F6 Under the Sixth Amendment, effective as of the aforementioned stockholder approval, the conversion price of the Surviving Note (which was previously issued to Acuitas Capital under the Fifth Amendment to the Keep Well Agreement) was modified to equal the lesser of (a) $0.36 and (b) the greater of the consolidated closing bid price of Ontrak's common stock immediately prior to the applicable conversion date and (ii) $0.12, subject to further adjustment. Prior to stockholder approval, the conversion price was equal to the lesser of (i) $2.40 and (b) the greater of (i) such consolidated closing bid price prior to conversion and (ii) $0.60, as adjusted. The modifications described above are reported in Table II as the cancellation of the old security in exchange for the issuance of a new security reflecting the modified terms pursuant to the Sixth Amendment.
F7 Under the Sixth Amendment, Ontrak was required to seek the aforementioned stockholder approval for the Sixth Amendment transactions. According to the Information Statement filed by Ontrak with the SEC on May 13, 2024, such stockholder approval became effective on or approximately June 2, 2024.

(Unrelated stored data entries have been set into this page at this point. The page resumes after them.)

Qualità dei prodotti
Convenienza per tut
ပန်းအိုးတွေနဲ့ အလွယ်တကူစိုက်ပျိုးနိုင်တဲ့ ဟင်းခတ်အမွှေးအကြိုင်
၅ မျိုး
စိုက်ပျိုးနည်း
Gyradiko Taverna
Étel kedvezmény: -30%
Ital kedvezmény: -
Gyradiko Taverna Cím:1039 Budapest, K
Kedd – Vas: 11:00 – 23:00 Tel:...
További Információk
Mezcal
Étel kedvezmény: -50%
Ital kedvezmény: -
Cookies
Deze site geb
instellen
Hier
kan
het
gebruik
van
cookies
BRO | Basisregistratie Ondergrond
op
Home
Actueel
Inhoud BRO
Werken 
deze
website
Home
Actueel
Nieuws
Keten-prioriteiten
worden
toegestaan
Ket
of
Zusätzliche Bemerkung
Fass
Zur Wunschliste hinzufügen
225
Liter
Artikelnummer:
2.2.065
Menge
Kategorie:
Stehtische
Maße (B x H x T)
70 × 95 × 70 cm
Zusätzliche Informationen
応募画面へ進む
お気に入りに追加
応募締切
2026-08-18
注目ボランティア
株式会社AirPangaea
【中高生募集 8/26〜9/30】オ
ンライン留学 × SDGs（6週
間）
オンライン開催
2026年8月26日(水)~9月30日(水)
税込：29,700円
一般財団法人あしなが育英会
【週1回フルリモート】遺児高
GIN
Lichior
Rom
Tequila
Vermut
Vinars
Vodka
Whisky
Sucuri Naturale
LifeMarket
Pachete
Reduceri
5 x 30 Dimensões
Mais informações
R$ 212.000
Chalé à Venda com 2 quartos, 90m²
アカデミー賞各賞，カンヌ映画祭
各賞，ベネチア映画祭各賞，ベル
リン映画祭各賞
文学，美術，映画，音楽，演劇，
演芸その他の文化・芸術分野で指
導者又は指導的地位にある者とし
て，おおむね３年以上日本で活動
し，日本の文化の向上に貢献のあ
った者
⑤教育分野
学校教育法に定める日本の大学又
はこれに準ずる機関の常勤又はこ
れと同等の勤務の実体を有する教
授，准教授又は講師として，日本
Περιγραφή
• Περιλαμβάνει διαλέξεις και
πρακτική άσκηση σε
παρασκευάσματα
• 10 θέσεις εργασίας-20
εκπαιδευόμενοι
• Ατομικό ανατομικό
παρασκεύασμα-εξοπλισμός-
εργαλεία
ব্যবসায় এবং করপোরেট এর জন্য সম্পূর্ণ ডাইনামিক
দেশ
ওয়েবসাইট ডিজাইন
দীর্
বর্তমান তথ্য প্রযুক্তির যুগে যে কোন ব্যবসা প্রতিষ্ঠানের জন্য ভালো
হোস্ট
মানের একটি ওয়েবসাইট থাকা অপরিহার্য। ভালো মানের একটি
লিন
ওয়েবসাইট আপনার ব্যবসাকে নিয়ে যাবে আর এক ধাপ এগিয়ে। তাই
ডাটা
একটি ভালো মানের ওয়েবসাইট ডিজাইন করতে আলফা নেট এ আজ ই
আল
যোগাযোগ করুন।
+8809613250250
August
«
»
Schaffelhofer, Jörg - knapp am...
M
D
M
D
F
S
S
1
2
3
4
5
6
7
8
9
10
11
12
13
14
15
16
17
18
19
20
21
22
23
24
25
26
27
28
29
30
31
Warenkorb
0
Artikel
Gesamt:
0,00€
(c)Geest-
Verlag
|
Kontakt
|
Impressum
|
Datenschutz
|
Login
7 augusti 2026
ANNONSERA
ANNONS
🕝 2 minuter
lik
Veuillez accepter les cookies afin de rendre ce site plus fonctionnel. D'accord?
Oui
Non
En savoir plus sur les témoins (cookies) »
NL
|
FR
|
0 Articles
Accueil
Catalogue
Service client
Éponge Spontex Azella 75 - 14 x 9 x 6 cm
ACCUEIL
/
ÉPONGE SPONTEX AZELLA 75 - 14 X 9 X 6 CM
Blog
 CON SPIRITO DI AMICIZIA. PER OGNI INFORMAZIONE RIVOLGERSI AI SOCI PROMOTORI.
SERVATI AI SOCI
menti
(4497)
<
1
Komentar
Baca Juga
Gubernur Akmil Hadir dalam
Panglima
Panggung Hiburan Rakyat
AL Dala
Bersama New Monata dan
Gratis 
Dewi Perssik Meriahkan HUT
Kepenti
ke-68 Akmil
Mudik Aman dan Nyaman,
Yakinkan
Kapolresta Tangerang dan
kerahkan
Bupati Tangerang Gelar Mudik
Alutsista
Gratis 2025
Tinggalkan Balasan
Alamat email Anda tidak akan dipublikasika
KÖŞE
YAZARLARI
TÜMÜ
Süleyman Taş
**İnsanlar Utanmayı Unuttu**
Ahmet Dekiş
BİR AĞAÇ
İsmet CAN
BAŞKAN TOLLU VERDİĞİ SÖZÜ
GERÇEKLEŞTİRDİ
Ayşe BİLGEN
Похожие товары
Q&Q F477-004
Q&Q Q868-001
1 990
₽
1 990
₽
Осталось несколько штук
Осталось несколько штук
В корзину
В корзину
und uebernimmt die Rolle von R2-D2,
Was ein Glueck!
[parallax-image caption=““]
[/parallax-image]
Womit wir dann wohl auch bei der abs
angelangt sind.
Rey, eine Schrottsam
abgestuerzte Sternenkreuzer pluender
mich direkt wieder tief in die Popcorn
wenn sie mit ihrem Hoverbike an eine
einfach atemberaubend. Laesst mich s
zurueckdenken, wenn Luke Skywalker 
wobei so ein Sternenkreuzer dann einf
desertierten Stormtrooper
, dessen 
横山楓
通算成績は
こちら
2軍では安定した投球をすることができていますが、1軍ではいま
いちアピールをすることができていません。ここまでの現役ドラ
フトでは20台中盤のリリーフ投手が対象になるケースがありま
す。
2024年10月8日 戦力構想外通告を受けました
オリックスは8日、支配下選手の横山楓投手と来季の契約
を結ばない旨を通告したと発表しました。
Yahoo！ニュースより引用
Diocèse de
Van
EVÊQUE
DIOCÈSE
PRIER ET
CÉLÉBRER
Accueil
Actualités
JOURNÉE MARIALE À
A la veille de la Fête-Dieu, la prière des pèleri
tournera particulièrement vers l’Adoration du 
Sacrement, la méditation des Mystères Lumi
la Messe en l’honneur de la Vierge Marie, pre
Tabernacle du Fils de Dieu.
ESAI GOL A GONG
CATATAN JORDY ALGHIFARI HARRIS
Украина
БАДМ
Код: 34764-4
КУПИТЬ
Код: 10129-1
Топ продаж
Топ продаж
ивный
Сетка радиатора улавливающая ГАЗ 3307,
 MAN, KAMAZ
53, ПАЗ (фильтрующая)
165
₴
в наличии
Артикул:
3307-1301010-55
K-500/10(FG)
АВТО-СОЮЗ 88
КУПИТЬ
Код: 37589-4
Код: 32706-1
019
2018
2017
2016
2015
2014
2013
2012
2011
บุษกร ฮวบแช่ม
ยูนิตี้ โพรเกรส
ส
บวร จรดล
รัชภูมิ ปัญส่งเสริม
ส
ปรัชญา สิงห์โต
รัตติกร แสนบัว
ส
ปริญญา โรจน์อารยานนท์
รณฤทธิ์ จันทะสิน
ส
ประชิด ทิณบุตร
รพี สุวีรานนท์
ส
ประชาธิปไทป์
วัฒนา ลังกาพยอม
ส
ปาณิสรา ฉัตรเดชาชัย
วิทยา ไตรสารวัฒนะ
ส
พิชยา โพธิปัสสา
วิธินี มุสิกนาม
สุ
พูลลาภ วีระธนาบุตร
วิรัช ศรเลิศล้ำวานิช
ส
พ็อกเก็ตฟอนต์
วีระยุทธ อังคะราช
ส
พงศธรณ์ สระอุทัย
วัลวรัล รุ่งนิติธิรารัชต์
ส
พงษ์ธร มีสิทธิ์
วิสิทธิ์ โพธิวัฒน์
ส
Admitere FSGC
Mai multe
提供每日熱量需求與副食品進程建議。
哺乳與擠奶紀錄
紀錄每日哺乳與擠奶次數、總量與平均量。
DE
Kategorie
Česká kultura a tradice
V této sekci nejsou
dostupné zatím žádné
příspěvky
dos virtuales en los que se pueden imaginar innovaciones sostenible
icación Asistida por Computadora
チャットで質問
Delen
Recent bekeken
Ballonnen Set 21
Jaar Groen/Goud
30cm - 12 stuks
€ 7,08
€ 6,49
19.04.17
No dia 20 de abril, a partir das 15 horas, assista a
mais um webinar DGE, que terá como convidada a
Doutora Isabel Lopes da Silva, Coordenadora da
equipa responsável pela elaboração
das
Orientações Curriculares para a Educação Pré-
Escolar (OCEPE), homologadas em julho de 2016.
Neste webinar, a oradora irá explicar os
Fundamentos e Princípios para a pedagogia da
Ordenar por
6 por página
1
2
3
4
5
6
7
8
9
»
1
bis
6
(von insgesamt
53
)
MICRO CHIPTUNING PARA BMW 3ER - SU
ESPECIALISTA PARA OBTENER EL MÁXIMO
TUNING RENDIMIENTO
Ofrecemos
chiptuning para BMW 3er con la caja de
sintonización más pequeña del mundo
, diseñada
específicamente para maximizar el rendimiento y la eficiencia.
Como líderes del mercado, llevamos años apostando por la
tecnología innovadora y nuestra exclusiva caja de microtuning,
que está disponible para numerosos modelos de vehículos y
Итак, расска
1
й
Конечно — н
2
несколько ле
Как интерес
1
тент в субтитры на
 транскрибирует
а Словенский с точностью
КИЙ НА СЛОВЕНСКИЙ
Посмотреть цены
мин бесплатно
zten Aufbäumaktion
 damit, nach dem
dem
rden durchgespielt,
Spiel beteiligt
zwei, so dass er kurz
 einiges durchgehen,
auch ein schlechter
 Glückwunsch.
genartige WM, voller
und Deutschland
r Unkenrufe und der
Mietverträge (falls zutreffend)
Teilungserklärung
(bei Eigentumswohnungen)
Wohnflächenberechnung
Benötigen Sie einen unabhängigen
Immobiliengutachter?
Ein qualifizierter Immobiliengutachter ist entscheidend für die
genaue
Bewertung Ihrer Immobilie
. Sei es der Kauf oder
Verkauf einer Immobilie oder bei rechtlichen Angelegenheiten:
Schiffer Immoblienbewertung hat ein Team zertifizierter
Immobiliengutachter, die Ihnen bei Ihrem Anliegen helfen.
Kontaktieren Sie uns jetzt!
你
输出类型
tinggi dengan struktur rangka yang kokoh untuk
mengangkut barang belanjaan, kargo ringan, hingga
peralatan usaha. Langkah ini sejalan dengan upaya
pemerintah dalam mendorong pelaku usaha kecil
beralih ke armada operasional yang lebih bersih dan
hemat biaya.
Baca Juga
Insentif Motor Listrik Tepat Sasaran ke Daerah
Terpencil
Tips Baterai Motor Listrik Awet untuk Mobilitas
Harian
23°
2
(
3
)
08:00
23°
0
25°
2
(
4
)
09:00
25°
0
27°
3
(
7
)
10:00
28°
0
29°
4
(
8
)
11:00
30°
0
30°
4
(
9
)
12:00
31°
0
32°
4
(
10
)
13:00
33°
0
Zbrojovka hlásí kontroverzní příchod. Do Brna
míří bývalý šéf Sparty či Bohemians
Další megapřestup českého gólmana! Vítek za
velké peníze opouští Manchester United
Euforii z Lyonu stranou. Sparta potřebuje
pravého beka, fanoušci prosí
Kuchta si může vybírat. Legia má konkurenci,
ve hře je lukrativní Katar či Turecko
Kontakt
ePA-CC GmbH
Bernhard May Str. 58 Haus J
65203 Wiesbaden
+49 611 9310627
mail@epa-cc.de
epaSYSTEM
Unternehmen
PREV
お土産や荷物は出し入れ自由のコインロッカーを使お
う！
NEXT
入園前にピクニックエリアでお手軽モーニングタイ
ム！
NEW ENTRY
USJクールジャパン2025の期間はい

F8 After giving effect to Ontrak's 1-to-6 reverse stock split, effective as of July 27, 2023. Prior to the Sixth Amendment, on September 1, 2023, the exercise price of the warrants issued on August 29, 2022, September 7, 2022, January 5, 2023 and March 6, 2023 was determined to have been automatically reduced to $0.9228, subject to further adjustment, on account of the 1:6 reverse stock split and the final funding under the Keep Well Agreement. Table II reflects the exercise prices after giving effect to such exercise price reduction terms (but prior to the adjustments described in (5) above).